New plan caters to individual needs

The drug benefit will help shift Medicare's focus from treatment to prevention.
YOUNGSTOWN -- The new Medicare prescription drug benefit plan will help individuals get plans that fit their personal needs, said Dr. Mark McClellan, administrator for the Centers for Medicare and Medicaid Services.
While most Medicare beneficiaries have some sort of drug coverage, it is from many different sources and is often incomplete. The new Medicare D, which takes effect Jan. 1, 2006, will provide drug coverage for everybody and their preferences of drugs and pharmacies. It is a voluntary benefit, McClellan said.
"People have from Nov. 15 to May 15, a six-month period, to sign up and they will have another opportunity later in 2006," he said. People not yet receiving Medicare will have six months to sign up after they turn 65.
However, like other insurance, Medicare's prescription drug plan will cost more if people put off signing up.
"That's why we want to get the information out now, so people can make an informed decision," he said.
Lower premiums
There will be a variety of plans to choose from that will all provide the coverage and meet the standards set by Medicare. The monthly premium will vary accordingly, McClellan said. The average premium will be about $32 a month, 15 percent lower than expected.
"It's about 15 percent lower because people in Ohio have choices, and the different drug plans are negotiating very hard to get lower prices," he said. "We need a partnership with people in Medicare; we need them to shop around and make sure they've found a good plan."
The basic Medicare drug benefit will have a $250 deductible, McClellan said. Medicare will pay 75 percent of the next $2,000. After someone has spent $3,600 on prescription drugs, Medicare will pay 95 percent of the person's prescription drug costs.
"There's extra help for people with very high costs," he said.
There is also extra help for people with limited means. McClellan said about one in three people in Youngstown are considered to have limited means, an annual income of about $19,400 for a couple, or about $15,000 for a single person.

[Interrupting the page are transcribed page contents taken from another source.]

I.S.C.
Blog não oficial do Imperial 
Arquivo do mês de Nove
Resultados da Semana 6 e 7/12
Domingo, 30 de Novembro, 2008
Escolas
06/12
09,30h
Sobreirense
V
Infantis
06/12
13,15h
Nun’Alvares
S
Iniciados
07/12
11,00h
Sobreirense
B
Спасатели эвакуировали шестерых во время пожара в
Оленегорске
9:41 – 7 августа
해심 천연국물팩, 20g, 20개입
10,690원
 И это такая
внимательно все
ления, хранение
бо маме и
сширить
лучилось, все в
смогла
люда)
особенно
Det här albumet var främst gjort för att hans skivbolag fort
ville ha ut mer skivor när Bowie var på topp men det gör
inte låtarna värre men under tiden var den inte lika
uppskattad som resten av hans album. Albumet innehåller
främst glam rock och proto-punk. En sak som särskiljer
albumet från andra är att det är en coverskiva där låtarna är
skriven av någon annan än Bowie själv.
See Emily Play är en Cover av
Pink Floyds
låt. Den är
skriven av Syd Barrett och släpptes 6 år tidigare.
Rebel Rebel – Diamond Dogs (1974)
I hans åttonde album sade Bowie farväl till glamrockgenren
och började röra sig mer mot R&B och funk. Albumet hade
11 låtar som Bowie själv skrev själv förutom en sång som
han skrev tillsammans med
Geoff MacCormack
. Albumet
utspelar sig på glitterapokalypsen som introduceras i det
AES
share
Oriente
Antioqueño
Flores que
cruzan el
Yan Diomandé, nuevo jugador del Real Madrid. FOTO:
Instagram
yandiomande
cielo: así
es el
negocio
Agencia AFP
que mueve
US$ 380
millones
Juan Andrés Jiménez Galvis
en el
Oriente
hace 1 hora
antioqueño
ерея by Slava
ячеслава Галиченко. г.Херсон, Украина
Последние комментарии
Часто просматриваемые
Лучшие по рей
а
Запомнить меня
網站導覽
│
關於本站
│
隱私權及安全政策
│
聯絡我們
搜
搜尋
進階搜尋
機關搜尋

An application is available from Medicare for people with limited means to apply for assistance. McClellan said those who qualify will have zero premium, no deductible and only a few dollars as a co-pay. The benefit would be worth about $4,000 a year.
"The application is four pages, so it's worth about $1,000 a page," he said.
Another important aspect of the new Medicare prescription drug plan is that it shifts Medicare's focus from treating disease to preventing disease, McClellan said. Rather than paying for an expensive surgery, Medicare should help people get the less expensive treatments they need so that surgery isn't necessary.
"Today, Medicare pays the bills when things go wrong -- in Medicare, we need to shift the focus to prevention," he said.
McClellan said a one-size-fits-all blanket plan doesn't allow Medicare to keep up with modern medicine and an individual's needs.
The drug plan will be paid for by Medicare and the beneficiary, McClellan explained. For every $1 the beneficiary contributes, the federal government contributes about $3; that's a 75-percent subsidy from the general government revenue, he said.
McClellan added that Medicare is working with Ohio Senior Health Insurance Program and its local office, and with the Youngstown area Agency on Aging to ensure Ohio Medicare beneficiaries have access to face-to-face help. Information can also be obtained by calling (800) MEDICARE.